One of the strengths of SquaredUp is its ability to pull in data from multiple sources, using 60+ plugins to visualise it all in one place.
As SquaredUp is platform-independent, you first need to setup a connection to your Azure tenant using our Azure plugin setup wizard. You can add as many Azure plugins as you need for permissions and data access purposes.
Once this has been done, SquaredUp will start indexing all the resources it can find (e.g. workspaces, VMs, etc) to scope against and fetch out-of-the-box metrics, saved queries and your own KQL queries. For example, getting the top 10 drives with the lowest disk space and visualising it as a bar graph:
Start dashboarding with SquaredUp, free forever.

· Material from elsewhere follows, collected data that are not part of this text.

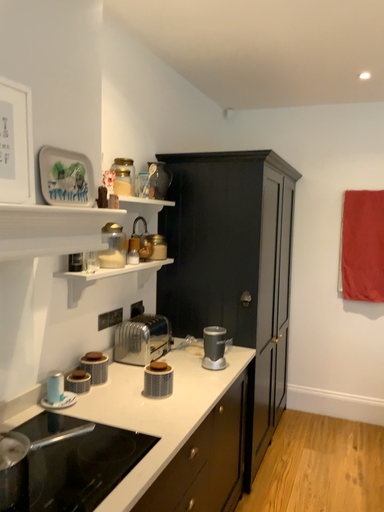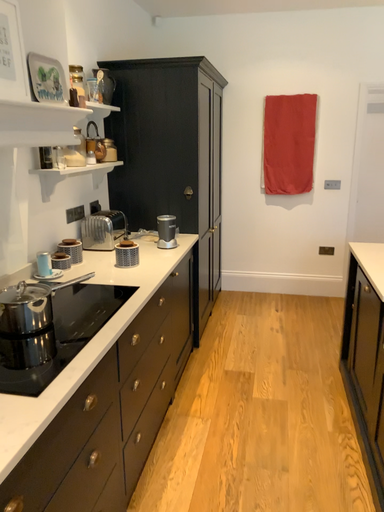 Question: How did the camera likely rotate when shooting the video?

Choices:
 (A) rotated right
 (B) rotated left

Answer: (A) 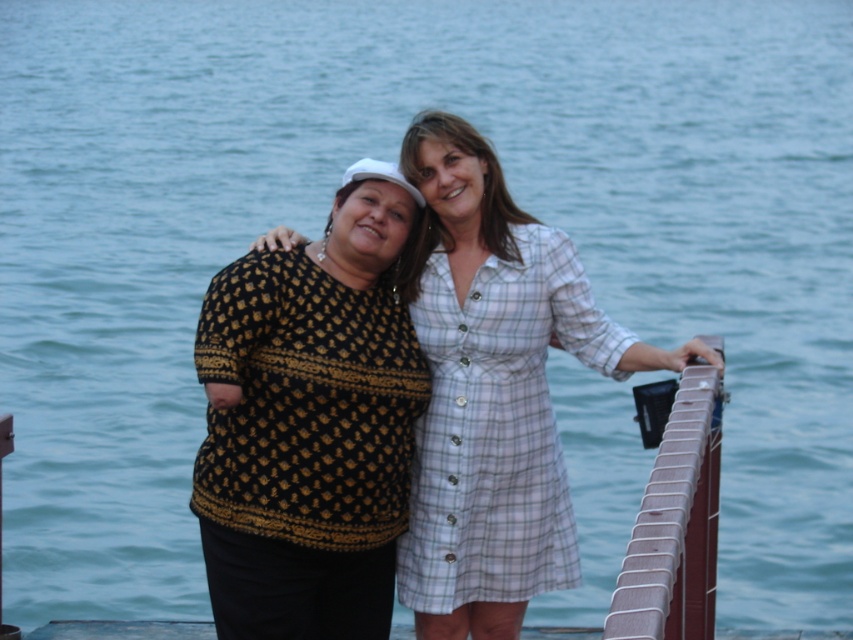 The height and width of the screenshot is (640, 853). What do you see at coordinates (494, 390) in the screenshot?
I see `black textured sweater at center` at bounding box center [494, 390].

Does black textured sweater at center appear under light blue plaid dress at center?

Incorrect, black textured sweater at center is not positioned below light blue plaid dress at center.

Which is in front, point (526, 266) or point (550, 426)?

Point (526, 266) is more forward.

Where is `black textured sweater at center`? Image resolution: width=853 pixels, height=640 pixels. black textured sweater at center is located at coordinates (494, 390).

Is black textured sweater at center positioned in front of brown wooden rail at right?

No, black textured sweater at center is further to the viewer.

Can you confirm if black textured sweater at center is thinner than brown wooden rail at right?

In fact, black textured sweater at center might be wider than brown wooden rail at right.

Does point (479, 193) come farther from viewer compared to point (688, 612)?

Yes, it is behind point (688, 612).

Locate an element on the screen. The width and height of the screenshot is (853, 640). black textured sweater at center is located at coordinates (494, 390).

Can you confirm if black knitwear at center is smaller than light blue plaid dress at center?

No, black knitwear at center is not smaller than light blue plaid dress at center.

Find the location of `black knitwear at center`. black knitwear at center is located at coordinates (310, 422).

Where is `black knitwear at center`? This screenshot has height=640, width=853. black knitwear at center is located at coordinates (310, 422).

This screenshot has height=640, width=853. What are the coordinates of `black knitwear at center` in the screenshot? It's located at (310, 422).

As I’ve hopefully shown, Kusto is both relatively simple to understand and useful when trying to do simple aggregations of data. However, it also provides some other more complex aggregation functions, and quite a few of them have an “if” equivalent in the same way that dcount() has dcountif(). Personally I think stdev(), percentiles() and variance() are pretty interesting functions. Calculating the Standard Deviation (stdev()) for say % Processor Time using data from the last 30 days seems like a good way of objectively working out if a server is under more load now than it has been historically.
Using percentiles() and variance() in the same way could also give us an idea of how busy a server is normally, and whether it is uniformly busy as opposed to being prone to sudden usage spikes. I just test software though, so I’ll leave it to you to decide whether they’re useful in the real world!
I hope you've found this useful. My next goal is to better understand table joins in KQL and how to import custom logs into Log Analytics – maybe it’s possible to import SquaredUp logs into Log Analytics and then visualize it with SquaredUp! I better prepare myself for Inception-level stuff with that one. If I succeed, and crucially if I live to tell the tale, I’ll be back with another post to tell you all about it.